How this skill works

The skill inspects typical UE bottlenecks—game thread blocking, HTTP request patterns, and packaging pitfalls—and prescribes concrete solutions: async Blueprint nodes, FAsyncTask/C++ workers, and aggressive caching. It explains when to call cloud APIs versus local inference and how to hide latency using animation and behavior trees.
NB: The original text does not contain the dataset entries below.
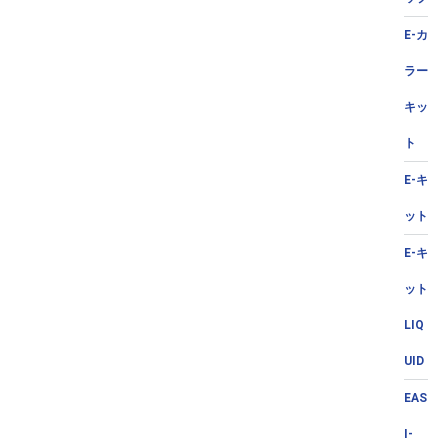
E-カ
ラー
キッ
ト
E-キ
ット
E-キ
ット
LIQ
UID
EAS
I-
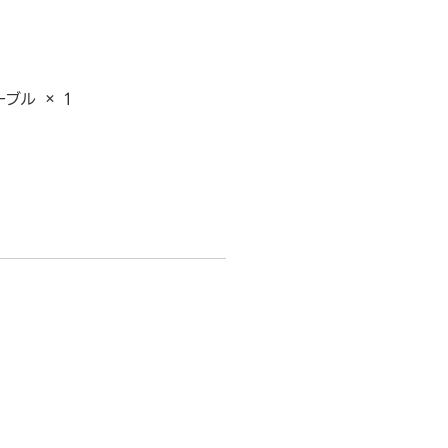
ブル × 1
All recommendations are grounded in the provided patterns, sharp-edge failure lists, and validation rules so implementations follow a tested checklist.

When to use it

  • Adding chat-driven NPCs where designers need rapid iteration via Blueprints
  • Implementing complex dialogue systems that must not block the GameThread
  • Choosing between cloud LLMs and on-device inference for console/PC builds
  • Optimizing network and HTTP usage for high-frequency dialogue calls
  • Packaging and certifying games that include third-party model binaries or web APIs

Best practices

  • Never block the GameThread—run LLM calls on async tasks or worker threads
  • Expose Blueprint-first nodes for designers, with C++ backends for heavy parsing
  • Cache prompts, responses, and parsed intents to reduce repeat latency
  • Prefer cloud APIs for simplicity; use local inference only when latency or privacy demands it
  • Follow the reference patterns for threading, error handling, and packaging validations

Example use cases

  • An open-world RPG where NPCs use an LLM to generate dynamic side-quest dialogue without halting frames
  • A conversational companion that streams partial responses and drives lip-sync/animations
  • A multiplayer lobby assistant that aggregates player prompts, caches answers, and respects rate limits
  • A console release that embeds a vetted local model with packaging steps to pass certification

FAQ

Do I need C++ to use this skill in my project?

No—Blueprint-first nodes are provided for rapid iteration, but C++ is recommended for parsing, networking, and other performance-critical paths.

When should I use local inference instead of cloud APIs?

Choose local inference for strict offline or privacy requirements and when latency must be deterministic; use cloud APIs for easier setup and model updates. Validate packaging and performance against the provided validation rules first.